Steps to unsupervised dimensionality reduction principal component analysis:
- variables normalization (\(z=\frac{x-\bar x}{sd(x)}\))
- highest variance component selection
- reduced variables linear combination
Given these indexes, with \(m < p\):
- \(i={1,...,m}\)
- \(j={1,...,p}\)
This is our starting point, a n x p dataset \(X\) made of a series of \(X_j\) features, with \(j={1,...,p}\):
\[ X_{n,p} = \begin{pmatrix} x_{1,1} & x_{1,2} & \cdots & x_{1,p} \\ x_{2,1} & x_{2,2} & \cdots & x_{2,p} \\ \vdots & \vdots & \ddots & \vdots \\ x_{n,1} & x_{n,2} & \cdots & x_{n,p} \end{pmatrix} \] Of which the first row (observation) is:
\[X_{1},X_{2},...,X_{p}\] The linear combination of \(X_j\) and \(\beta_j\), with \(j={1,...,p}\) shown here is just for the first element with \(i=1\):
\[\beta_{11}x_{i1}+\beta_{21}x_{i2}+...+\beta_{p1}x_{ip}\] This is the linear combination of the original data.

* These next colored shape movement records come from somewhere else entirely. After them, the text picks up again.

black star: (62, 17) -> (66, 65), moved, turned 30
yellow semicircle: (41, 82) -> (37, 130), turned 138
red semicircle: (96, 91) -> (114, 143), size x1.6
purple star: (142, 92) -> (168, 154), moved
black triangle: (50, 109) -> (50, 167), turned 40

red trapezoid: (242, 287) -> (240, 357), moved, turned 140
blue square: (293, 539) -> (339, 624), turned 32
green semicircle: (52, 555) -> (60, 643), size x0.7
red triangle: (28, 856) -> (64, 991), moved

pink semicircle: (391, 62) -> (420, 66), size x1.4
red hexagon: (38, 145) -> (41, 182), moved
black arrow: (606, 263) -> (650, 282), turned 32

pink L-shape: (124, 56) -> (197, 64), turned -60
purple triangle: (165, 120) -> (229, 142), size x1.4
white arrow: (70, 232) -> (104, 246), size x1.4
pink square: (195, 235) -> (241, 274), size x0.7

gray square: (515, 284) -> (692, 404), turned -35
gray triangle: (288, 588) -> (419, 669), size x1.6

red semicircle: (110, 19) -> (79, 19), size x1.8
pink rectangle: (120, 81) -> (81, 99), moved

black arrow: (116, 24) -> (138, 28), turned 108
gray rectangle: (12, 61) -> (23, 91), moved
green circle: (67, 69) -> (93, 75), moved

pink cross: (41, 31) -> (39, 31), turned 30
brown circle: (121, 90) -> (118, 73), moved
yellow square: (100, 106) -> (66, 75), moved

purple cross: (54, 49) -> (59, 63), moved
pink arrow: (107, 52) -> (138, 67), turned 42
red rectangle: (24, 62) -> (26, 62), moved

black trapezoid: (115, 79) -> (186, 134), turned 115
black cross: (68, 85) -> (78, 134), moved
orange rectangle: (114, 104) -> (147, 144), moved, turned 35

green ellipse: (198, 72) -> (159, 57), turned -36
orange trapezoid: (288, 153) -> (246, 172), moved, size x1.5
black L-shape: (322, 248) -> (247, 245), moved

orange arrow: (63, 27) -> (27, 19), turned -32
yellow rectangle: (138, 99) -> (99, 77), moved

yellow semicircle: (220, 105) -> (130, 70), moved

The first step, as said, is the normalization of the observations: \[z=\frac{x-\bar x}{sd(x)}\]
What we want is to visualize our features on a reduced dimensional space while extrapolating the highest level of the information from original data.
In order to do this, we reduce \(p\) to a lower value \(M\): \(M < p\) to obtain a sample which is still representative of the level of variance in our data.
Our new \(Z_m\) composition is made of \(M\) features, i.e. \(m = 1,...,M\):
\[Z_1, Z_2, ..., Z_m\]
To obtain a new linear combination:
\[Z_m = \sum_{j=1}^p{\phi_{jm}X_j}=\phi_{1m}X_1+\phi_{2m}X_2+...+\phi_{pm}X_p\]
And so, an approximation of the original features:
\[x_{ij}\approx\sum_{m=1}^Mz_{im}\phi_{jm}\]
We do this by normalizing these elements in the vector \(z=\frac{x-\bar x}{sd(x)}\) to obtain a new vector of elements named loadings, \((\phi_{11},\phi_{21},...,\phi_{p1})^T\). In particular when \(M=min(n-1,p)\), we have: \(x_{ij}=\sum_{m=1}^Mz_{im}\phi_{jm}\).
We constrain these lodings so their sum of squares would be equal to one:
\[\sum_{j=1}^p{\phi_{j1}}^2=1\]
The Euclidean distance:
“The first M principal component score vectors and the first M principal component loading vectors provide the best M-dimensional approximation (in terms of Euclidean distance) to the ith observation xij.”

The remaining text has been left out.